> _EXERCISE PROMPT_: Where the word "Internal" occurs in a line of the listing, please copy the line.

> _DATA RECORDS_:
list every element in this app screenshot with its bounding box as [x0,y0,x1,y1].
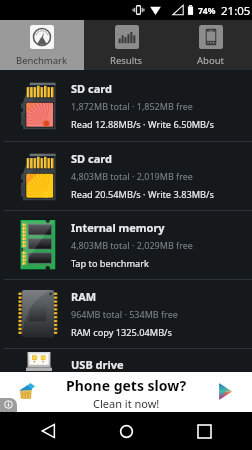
staticText: 74% [198,5,216,17]
staticText: RAM [71,289,97,304]
button[interactable]: SD card [0,70,252,141]
button[interactable]: Home [96,412,156,450]
staticText: 964MB total · 534MB free [71,308,178,320]
staticText: About [197,54,224,67]
staticText: Internal memory [71,220,165,235]
button[interactable]: Benchmark [0,20,84,70]
staticText: RAM copy 1325.04MB/s [71,326,172,339]
button[interactable]: Recent apps [174,412,234,450]
button[interactable]: SD card [0,142,252,210]
staticText: 4,803MB total · 2,029MB free [71,239,193,251]
button[interactable]: Ad information [0,398,17,412]
staticText: USB drive [71,357,124,372]
staticText: 21:05 [221,3,251,19]
staticText: Tap to benchmark [71,257,149,270]
button[interactable]: RAM [0,280,252,348]
staticText: Results [110,54,143,67]
staticText: Read 20.54MB/s · Write 3.83MB/s [71,188,214,201]
button[interactable]: About [168,20,252,70]
button[interactable]: USB drive [0,349,252,372]
staticText: SD card [71,151,112,166]
staticText: Read 12.88MB/s · Write 6.50MB/s [71,118,214,131]
staticText: Clean it now! [93,396,160,411]
staticText: SD card [71,81,112,96]
button[interactable]: Back [18,412,78,450]
staticText: Phone gets slow? [66,376,187,395]
button[interactable]: Internal memory [0,211,252,279]
button[interactable]: Phone gets slow? [0,372,252,412]
button[interactable]: Results [84,20,168,70]
staticText: Benchmark [16,54,68,67]
staticText: 4,803MB total · 2,019MB free [71,170,193,182]
staticText: 1,872MB total · 1,852MB free [71,100,193,112]
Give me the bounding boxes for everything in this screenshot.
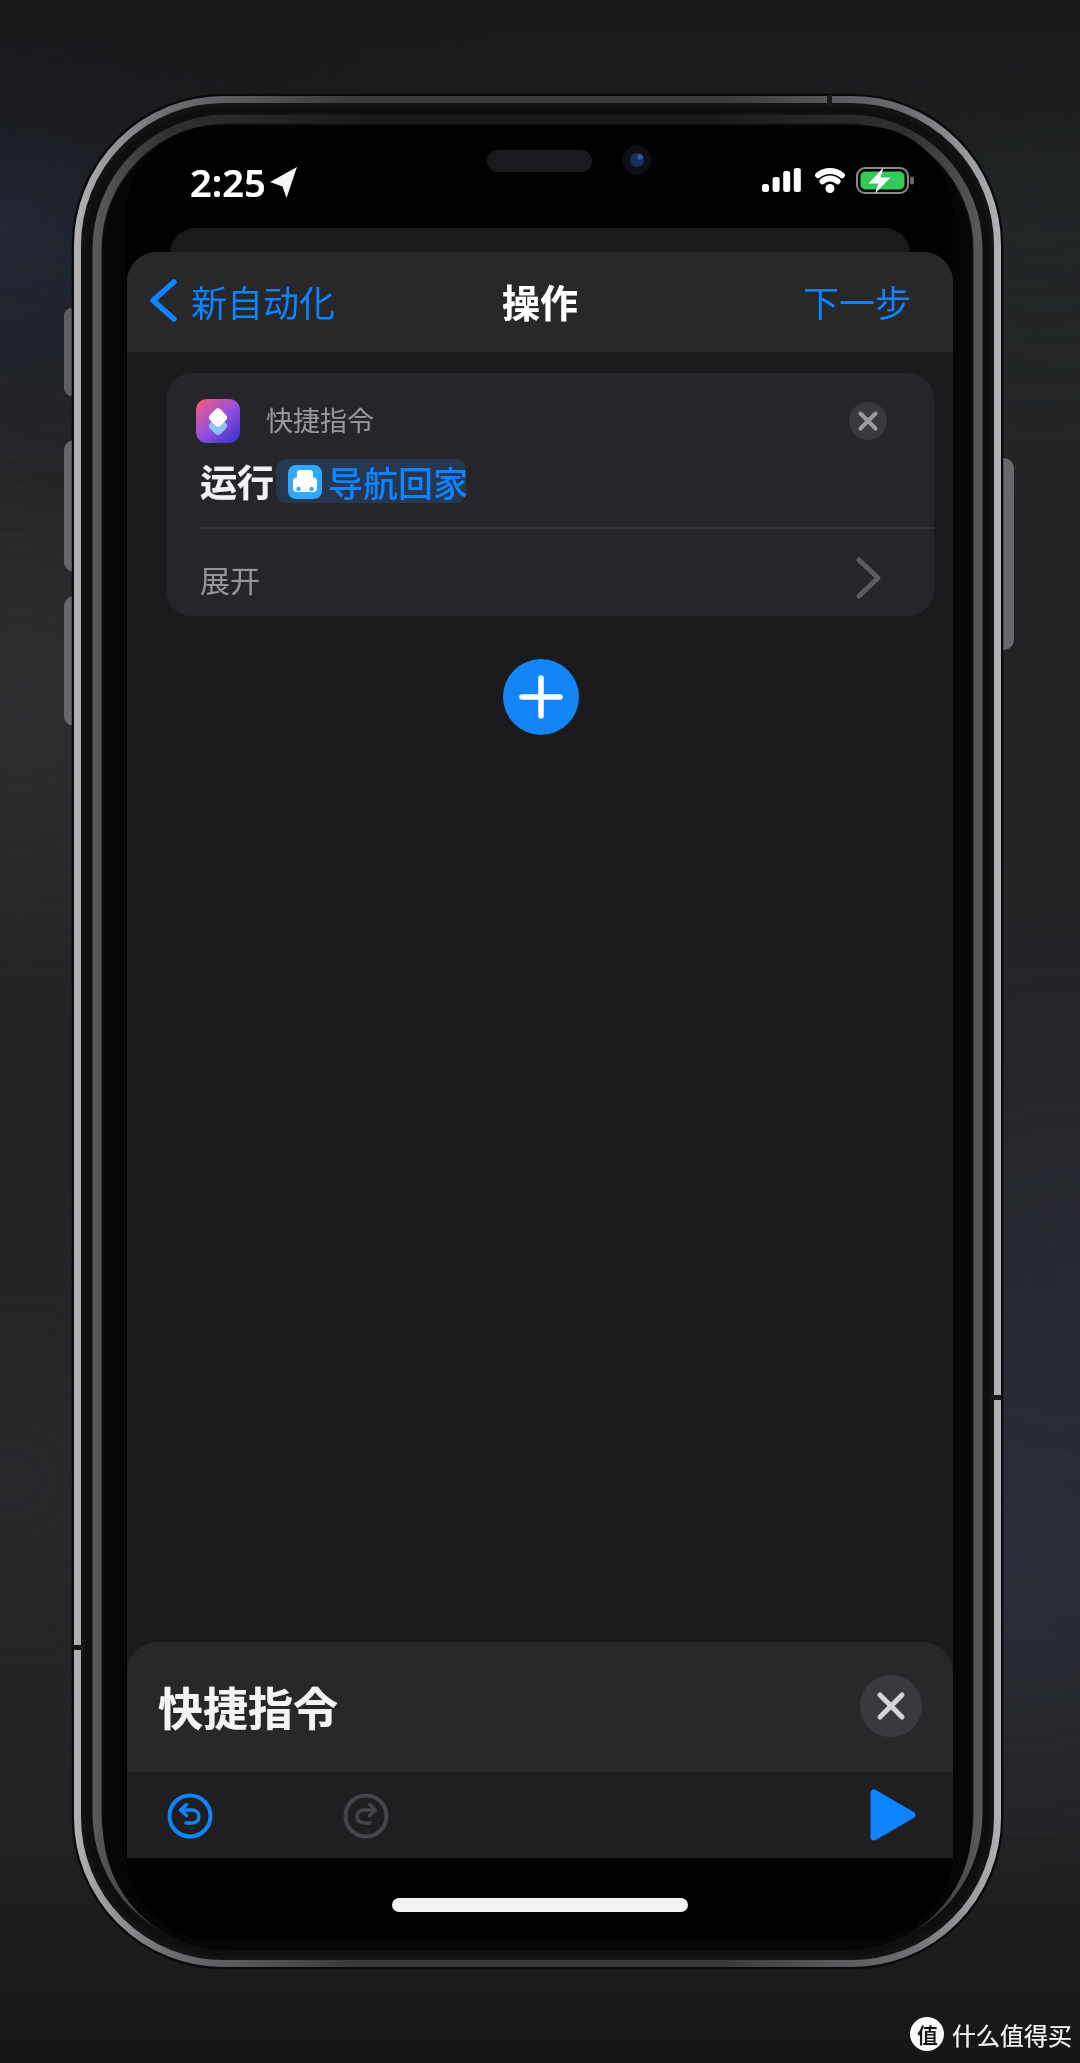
button[interactable] <box>503 659 579 735</box>
button[interactable] <box>844 397 892 445</box>
staticText: 展开 <box>200 557 260 600</box>
staticText: 下一步 <box>803 275 912 327</box>
button[interactable] <box>158 1784 222 1848</box>
button[interactable] <box>166 534 934 616</box>
staticText: 快捷指令 <box>158 1674 339 1739</box>
button[interactable] <box>276 459 466 502</box>
button[interactable] <box>140 266 340 336</box>
button[interactable] <box>334 1784 398 1848</box>
button[interactable] <box>127 1642 952 1772</box>
staticText: 运行 <box>200 454 274 508</box>
button[interactable] <box>850 1782 922 1848</box>
staticText: 2:25 <box>190 156 266 208</box>
staticText: 快捷指令 <box>266 400 374 439</box>
button[interactable] <box>860 1675 922 1737</box>
staticText: 新自动化 <box>191 275 336 327</box>
staticText: 操作 <box>502 273 579 328</box>
staticText: 值 <box>917 2019 938 2049</box>
staticText: 什么值得买 <box>952 2017 1072 2052</box>
button[interactable] <box>790 266 925 336</box>
staticText: 导航回家 <box>328 456 469 507</box>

> _SOLVED EXERCISE_:
staticText: Internal memory [71,220,165,235]
button[interactable]: Internal memory [0,211,252,279]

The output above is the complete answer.